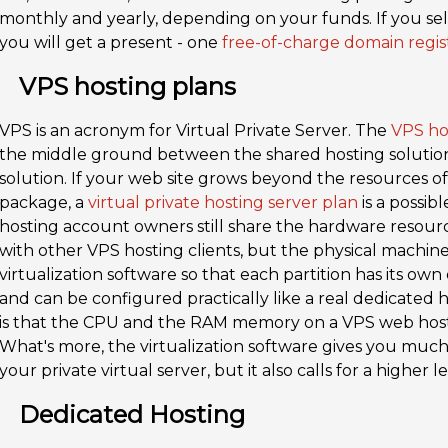
monthly and yearly, depending on your funds. If you sele
you will get a present - one
free-of-charge domain regis
VPS hosting plans
VPS is an acronym for Virtual Private Server. The
VPS ho
the middle ground between the shared hosting solutio
solution. If your web site grows beyond the resources o
package, a
virtual private hosting server plan
is a possibl
hosting account owners still share the hardware resour
with other VPS hosting clients, but the physical machine 
virtualization software so that each partition has its o
and can be configured practically like a real dedicated
is that the CPU and the RAM memory on a VPS web hosti
What's more, the virtualization software gives you mu
your private virtual server, but it also calls for a higher
Dedicated Hosting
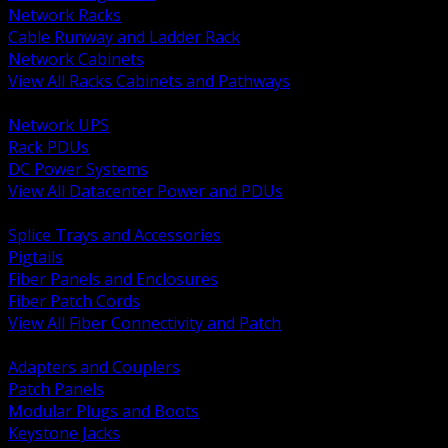
Network Racks
Cable Runway and Ladder Rack
Network Cabinets
View All Racks Cabinets and Pathways
BACK
Network UPS
Rack PDUs
DC Power Systems
View All Datacenter Power and PDUs
BACK
Splice Trays and Accessories
Pigtails
Fiber Panels and Enclosures
Fiber Patch Cords
View All Fiber Connectivity and Patch
BACK
Adapters and Couplers
Patch Panels
Modular Plugs and Boots
Keystone Jacks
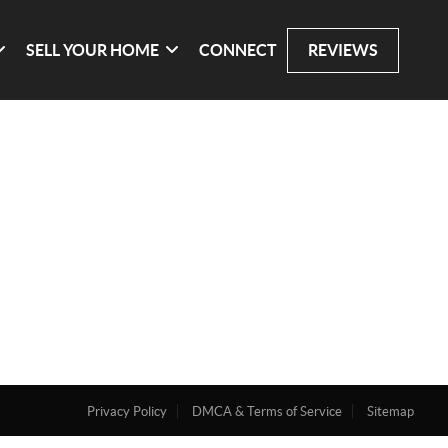
SELL YOUR HOME
CONNECT
REVIEWS
Privacy Policy
DMCA & Terms of Service
Sitemap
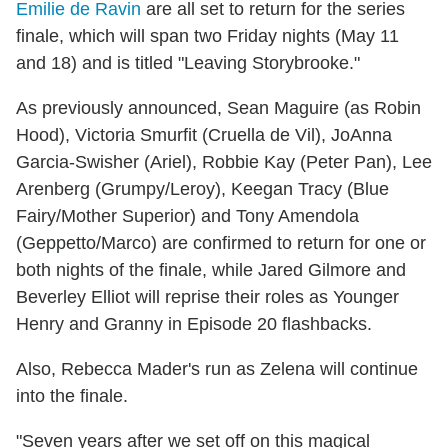
Emilie de Ravin
are all set to return for the series
finale, which will span two Friday nights (May 11
and 18) and is titled "Leaving Storybrooke."
As previously announced, Sean Maguire (as Robin
Hood), Victoria Smurfit (Cruella de Vil), JoAnna
Garcia-Swisher (Ariel), Robbie Kay (Peter Pan), Lee
Arenberg (Grumpy/Leroy), Keegan Tracy (Blue
Fairy/Mother Superior) and Tony Amendola
(Geppetto/Marco) are confirmed to return for one or
both nights of the finale, while Jared Gilmore and
Beverley Elliot will reprise their roles as Younger
Henry and Granny in Episode 20 flashbacks.
Also, Rebecca Mader's run as Zelena will continue
into the finale.
"Seven years after we set off on this magical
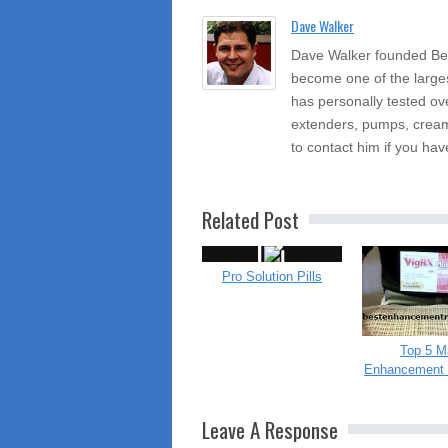
Dave Walker
Dave Walker founded Be
become one of the large
has personally tested ov
extenders, pumps, cream
to contact him if you hav
Related Post
Pro Solution Pills
Top 5 M
Enhancement 
Leave A Response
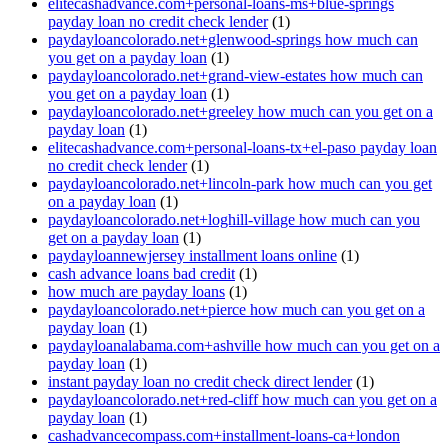
elitecashadvance.com+personal-loans-ms+blue-springs
payday loan no credit check lender
(1)
paydayloancolorado.net+glenwood-springs how much can
you get on a payday loan
(1)
paydayloancolorado.net+grand-view-estates how much can
you get on a payday loan
(1)
paydayloancolorado.net+greeley how much can you get on a
payday loan
(1)
elitecashadvance.com+personal-loans-tx+el-paso payday loan
no credit check lender
(1)
paydayloancolorado.net+lincoln-park how much can you get
on a payday loan
(1)
paydayloancolorado.net+loghill-village how much can you
get on a payday loan
(1)
paydayloannewjersey installment loans online
(1)
cash advance loans bad credit
(1)
how much are payday loans
(1)
paydayloancolorado.net+pierce how much can you get on a
payday loan
(1)
paydayloanalabama.com+ashville how much can you get on a
payday loan
(1)
instant payday loan no credit check direct lender
(1)
paydayloancolorado.net+red-cliff how much can you get on a
payday loan
(1)
cashadvancecompass.com+installment-loans-ca+london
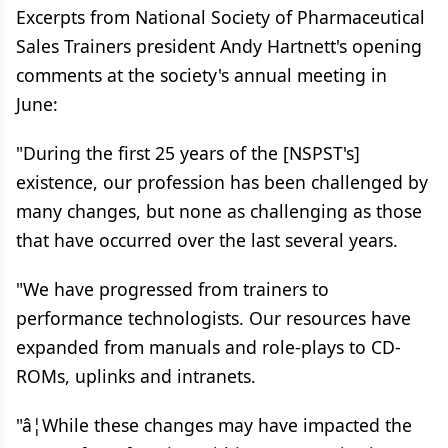
Excerpts from National Society of Pharmaceutical
Sales Trainers president Andy Hartnett's opening
comments at the society's annual meeting in
June:
"During the first 25 years of the [NSPST's]
existence, our profession has been challenged by
many changes, but none as challenging as those
that have occurred over the last several years.
"We have progressed from trainers to
performance technologists. Our resources have
expanded from manuals and role-plays to CD-
ROMs, uplinks and intranets.
"â¦While these changes may have impacted the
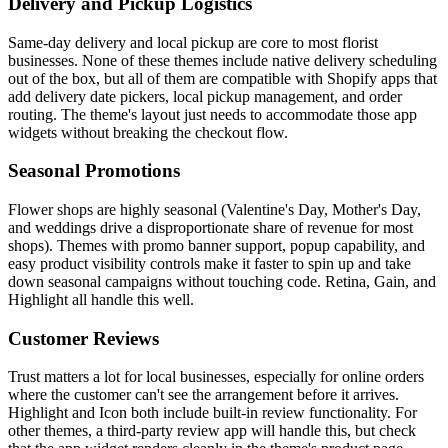
Delivery and Pickup Logistics
Same-day delivery and local pickup are core to most florist
businesses. None of these themes include native delivery scheduling
out of the box, but all of them are compatible with Shopify apps that
add delivery date pickers, local pickup management, and order
routing. The theme's layout just needs to accommodate those app
widgets without breaking the checkout flow.
Seasonal Promotions
Flower shops are highly seasonal (Valentine's Day, Mother's Day,
and weddings drive a disproportionate share of revenue for most
shops). Themes with promo banner support, popup capability, and
easy product visibility controls make it faster to spin up and take
down seasonal campaigns without touching code. Retina, Gain, and
Highlight all handle this well.
Customer Reviews
Trust matters a lot for local businesses, especially for online orders
where the customer can't see the arrangement before it arrives.
Highlight and Icon both include built-in review functionality. For
other themes, a third-party review app will handle this, but check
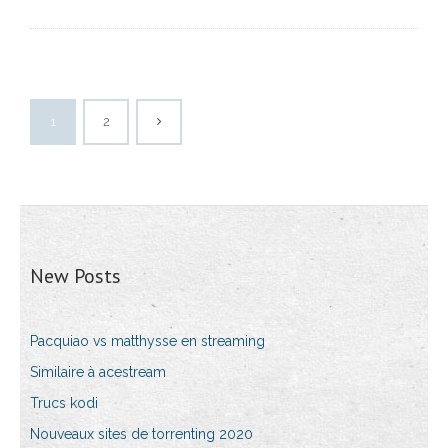
1
2
New Posts
Pacquiao vs matthysse en streaming
Similaire à acestream
Trucs kodi
Nouveaux sites de torrenting 2020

========================================================================

**What is expected:** Omit the pictures and output all remaining material exactly.

**Answer to the problem:**
monthly and yearly, depending on your funds. If you sele
you will get a present - one
free-of-charge domain regis
VPS hosting plans
VPS is an acronym for Virtual Private Server. The
VPS ho
the middle ground between the shared hosting solutio
solution. If your web site grows beyond the resources o
package, a
virtual private hosting server plan
is a possibl
hosting account owners still share the hardware resour
with other VPS hosting clients, but the physical machine 
virtualization software so that each partition has its o
and can be configured practically like a real dedicated
is that the CPU and the RAM memory on a VPS web hosti
What's more, the virtualization software gives you mu
your private virtual server, but it also calls for a higher
Dedicated Hosting
Network Racks
Cable Runway and Ladder Rack
Network Cabinets
View All Racks Cabinets and Pathways
BACK
Network UPS
Rack PDUs
DC Power Systems
View All Datacenter Power and PDUs
BACK
Splice Trays and Accessories
Pigtails
Fiber Panels and Enclosures
Fiber Patch Cords
View All Fiber Connectivity and Patch
BACK
Adapters and Couplers
Patch Panels
Modular Plugs and Boots
Keystone Jacks
SELL YOUR HOME
CONNECT
REVIEWS
Privacy Policy
DMCA & Terms of Service
Sitemap
Emilie de Ravin
are all set to return for the series
finale, which will span two Friday nights (May 11
and 18) and is titled "Leaving Storybrooke."
As previously announced, Sean Maguire (as Robin
Hood), Victoria Smurfit (Cruella de Vil), JoAnna
Garcia-Swisher (Ariel), Robbie Kay (Peter Pan), Lee
Arenberg (Grumpy/Leroy), Keegan Tracy (Blue
Fairy/Mother Superior) and Tony Amendola
(Geppetto/Marco) are confirmed to return for one or
both nights of the finale, while Jared Gilmore and
Beverley Elliot will reprise their roles as Younger
Henry and Granny in Episode 20 flashbacks.
Also, Rebecca Mader's run as Zelena will continue
into the finale.
"Seven years after we set off on this magical
Dave Walker
Dave Walker founded Be
become one of the large
has personally tested ov
extenders, pumps, cream
to contact him if you hav
Related Post
Pro Solution Pills
Top 5 M
Enhancement 
Leave A Response
elitecashadvance.com+personal-loans-ms+blue-springs
payday loan no credit check lender
(1)
paydayloancolorado.net+glenwood-springs how much can
you get on a payday loan
(1)
paydayloancolorado.net+grand-view-estates how much can
you get on a payday loan
(1)
paydayloancolorado.net+greeley how much can you get on a
payday loan
(1)
elitecashadvance.com+personal-loans-tx+el-paso payday loan
no credit check lender
(1)
paydayloancolorado.net+lincoln-park how much can you get
on a payday loan
(1)
paydayloancolorado.net+loghill-village how much can you
get on a payday loan
(1)
paydayloannewjersey installment loans online
(1)
cash advance loans bad credit
(1)
how much are payday loans
(1)
paydayloancolorado.net+pierce how much can you get on a
payday loan
(1)
paydayloanalabama.com+ashville how much can you get on a
payday loan
(1)
instant payday loan no credit check direct lender
(1)
paydayloancolorado.net+red-cliff how much can you get on a
payday loan
(1)
cashadvancecompass.com+installment-loans-ca+london
Excerpts from National Society of Pharmaceutical
Sales Trainers president Andy Hartnett's opening
comments at the society's annual meeting in
June:
"During the first 25 years of the [NSPST's]
existence, our profession has been challenged by
many changes, but none as challenging as those
that have occurred over the last several years.
"We have progressed from trainers to
performance technologists. Our resources have
expanded from manuals and role-plays to CD-
ROMs, uplinks and intranets.
"â¦While these changes may have impacted the
Delivery and Pickup Logistics
Same-day delivery and local pickup are core to most florist
businesses. None of these themes include native delivery scheduling
out of the box, but all of them are compatible with Shopify apps that
add delivery date pickers, local pickup management, and order
routing. The theme's layout just needs to accommodate those app
widgets without breaking the checkout flow.
Seasonal Promotions
Flower shops are highly seasonal (Valentine's Day, Mother's Day,
and weddings drive a disproportionate share of revenue for most
shops). Themes with promo banner support, popup capability, and
easy product visibility controls make it faster to spin up and take
down seasonal campaigns without touching code. Retina, Gain, and
Highlight all handle this well.
Customer Reviews
Trust matters a lot for local businesses, especially for online orders
where the customer can't see the arrangement before it arrives.
Highlight and Icon both include built-in review functionality. For
other themes, a third-party review app will handle this, but check
1
2
New Posts
Pacquiao vs matthysse en streaming
Similaire à acestream
Trucs kodi
Nouveaux sites de torrenting 2020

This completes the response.